The difference between butterfly arm and unicorn arm

The unicorn arm means that the arm is not slender enough and the muscles are thick and strong, because the muscle exercise intensity of the two arms is different, and the shape of the two arms is usually different, so that one arm can be normal and the other arm can be a unicorn arm.

1, recommended by flexion and extension

Feet shoulder width apart, feet forward. Lie on your back with your hips and lower back on the edge of the fitness ball. Hold a dumbbell of 5 ~ 10 lb (2.3 ~ 4.5 kg) in each hand, put your arms down and lean against the ball. Tighten the abdomen, contract the biceps brachii, bend the arm, and lift the dumbbell to the shoulder.

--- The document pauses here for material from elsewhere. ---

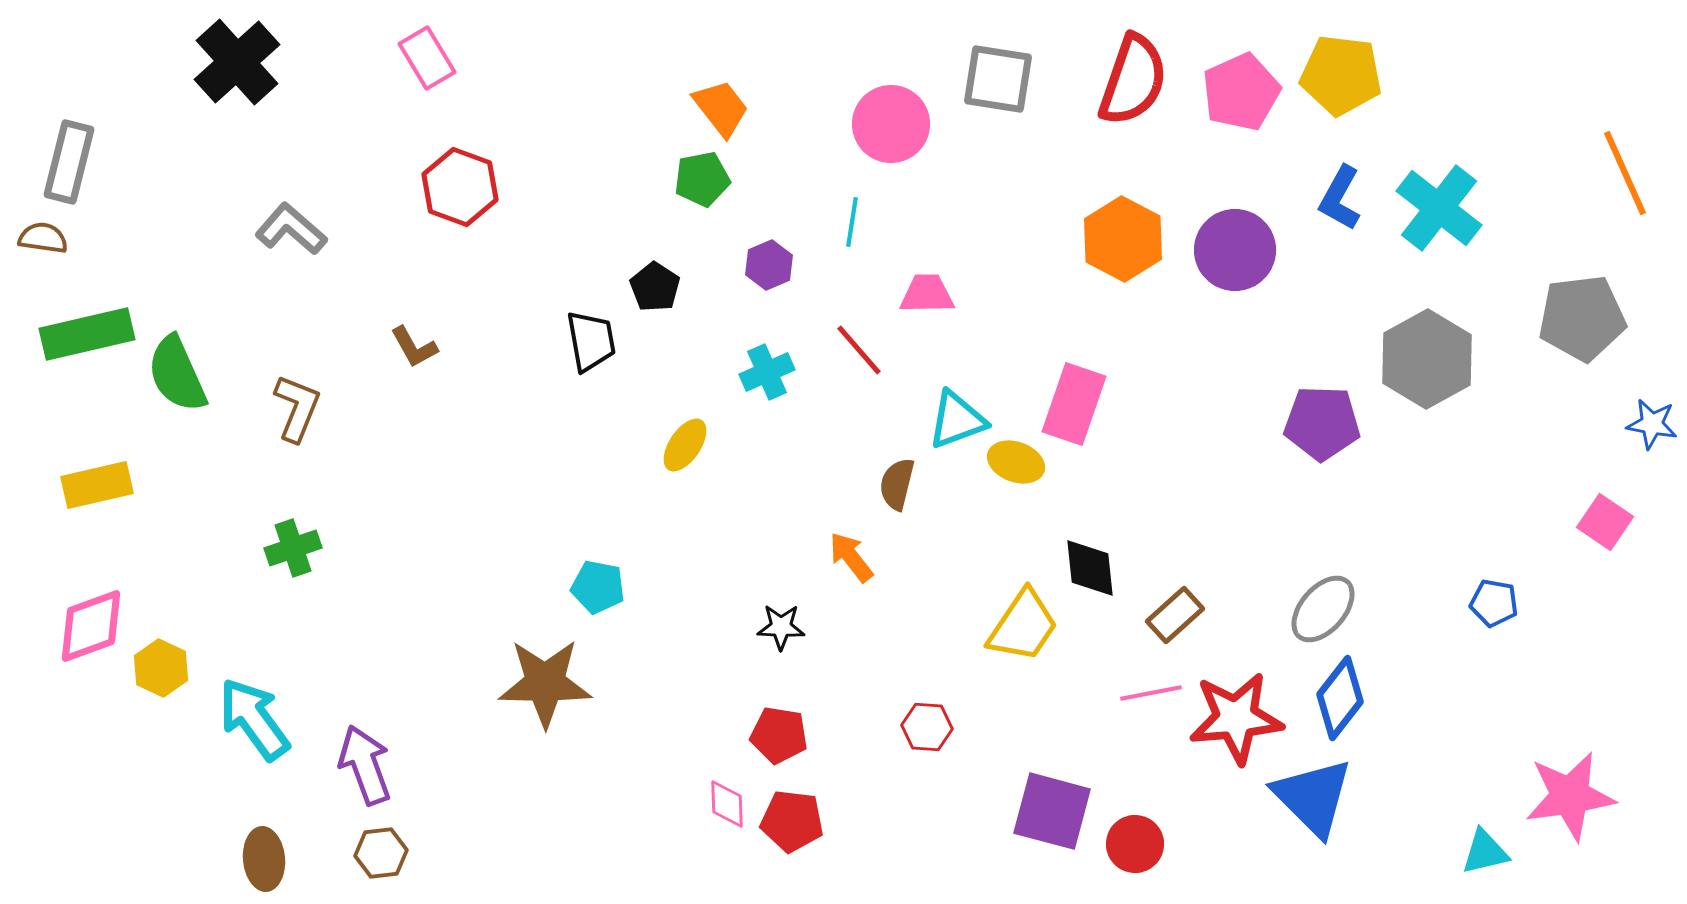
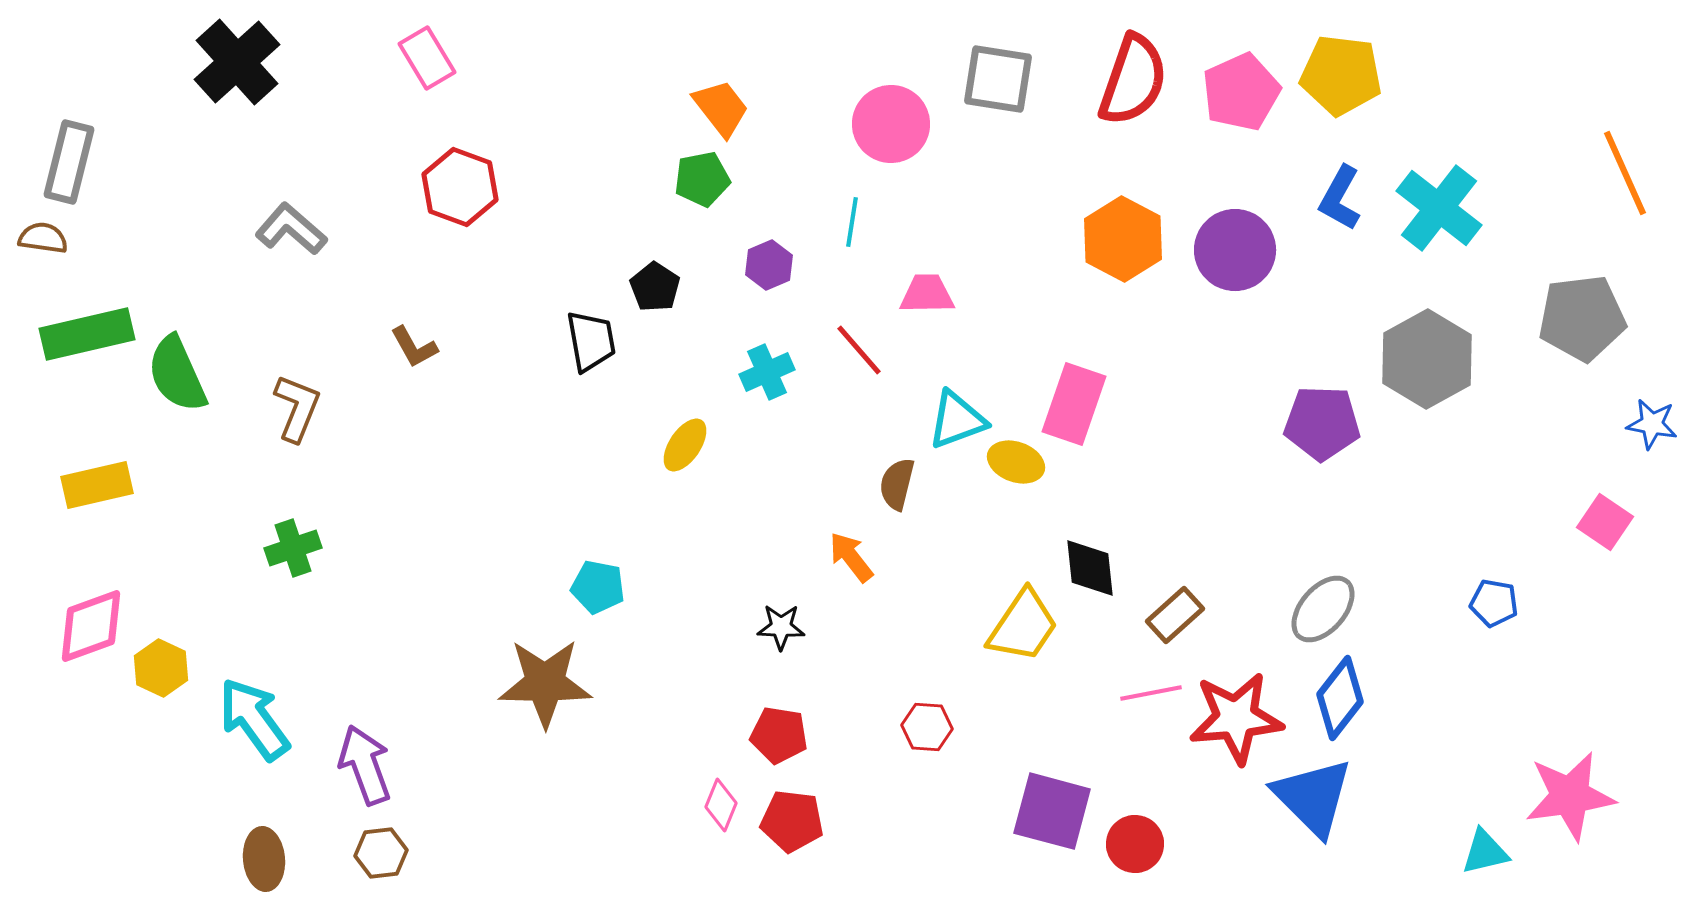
pink diamond at (727, 804): moved 6 px left, 1 px down; rotated 24 degrees clockwise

Lean your head and neck back, lean on the fitness ball behind you, contract your hips, and lift your crotch to be parallel to the ground. Hold the dumbbell above your chest. Then restore the crotch and arms to their original positions, and the whole action is repeated 10~ 12 times. Instead of exercises: biceps flexion and extension, chest push, horse stance or squat exercises.

2, chest expansion and shoulder hugging

Hold a 3-8 lb (1.4-3.6 kg) dumbbell in each hand. Head, neck and shoulders are all on the ball. Feet shoulder width apart, toes forward. Lift your hips until your torso is parallel to the ground. The arms are extended to both sides, the upper arms are parallel to the ground, and the elbows are slightly bent.

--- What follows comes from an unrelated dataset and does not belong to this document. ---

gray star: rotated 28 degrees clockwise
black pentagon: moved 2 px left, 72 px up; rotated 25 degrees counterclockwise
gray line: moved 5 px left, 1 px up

Lift the dumbbell above your chest. Then cross your arms until the dumbbell almost touches your shoulder, then slowly lift the dumbbell and return to its original position along the original route. Do 10 times. Not exercise: chest expansion exercise.

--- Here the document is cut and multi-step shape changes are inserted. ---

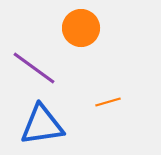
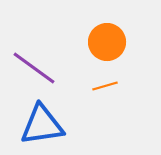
orange circle: moved 26 px right, 14 px down
orange line: moved 3 px left, 16 px up
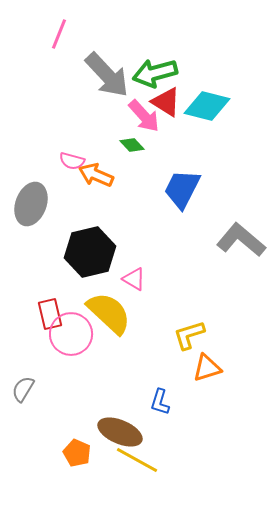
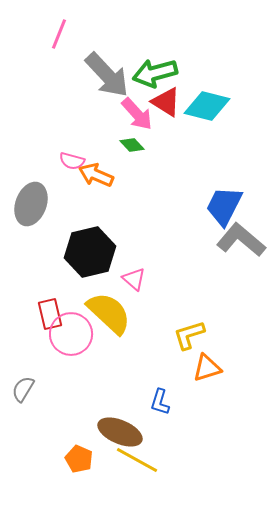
pink arrow: moved 7 px left, 2 px up
blue trapezoid: moved 42 px right, 17 px down
pink triangle: rotated 10 degrees clockwise
orange pentagon: moved 2 px right, 6 px down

Step 3: Bend down and lift.

Face down, chest pressed on the fitness ball, tiptoe on the ground. Hold a dumbbell weighing 1 ~ 5 lbs (0.5 ~ 2.3 kg) in each hand. Keep the elbow slightly bent, keep the head straight with the spine, lift the dumbbell forward and return to its original position, and do it for 24 times. Not exercise: chest expansion exercise.

4. Bend your legs.

Face down, hips on the ball, hands on the ground. Legs apart and hip width, knees bent, instep naturally bent, instep up, thighs parallel to the ground. Swing your legs up and down, tighten your hips when swinging, keep your abdomen tight, avoid arching your back and keep the ball rolling. Do it 25 times. Not exercise: crotch stretching.

5. Take the groundball

Push-up posture, instep down and put your feet on the fitness ball. Hands on the ground, shoulder width apart. Abdomen tightened, arms straight. Bend your knees and pull the ball to your left shoulder. Then push it out, then pull it to the right, and repeat 10~ 15 times; Instead of exercise: sit-ups on your side.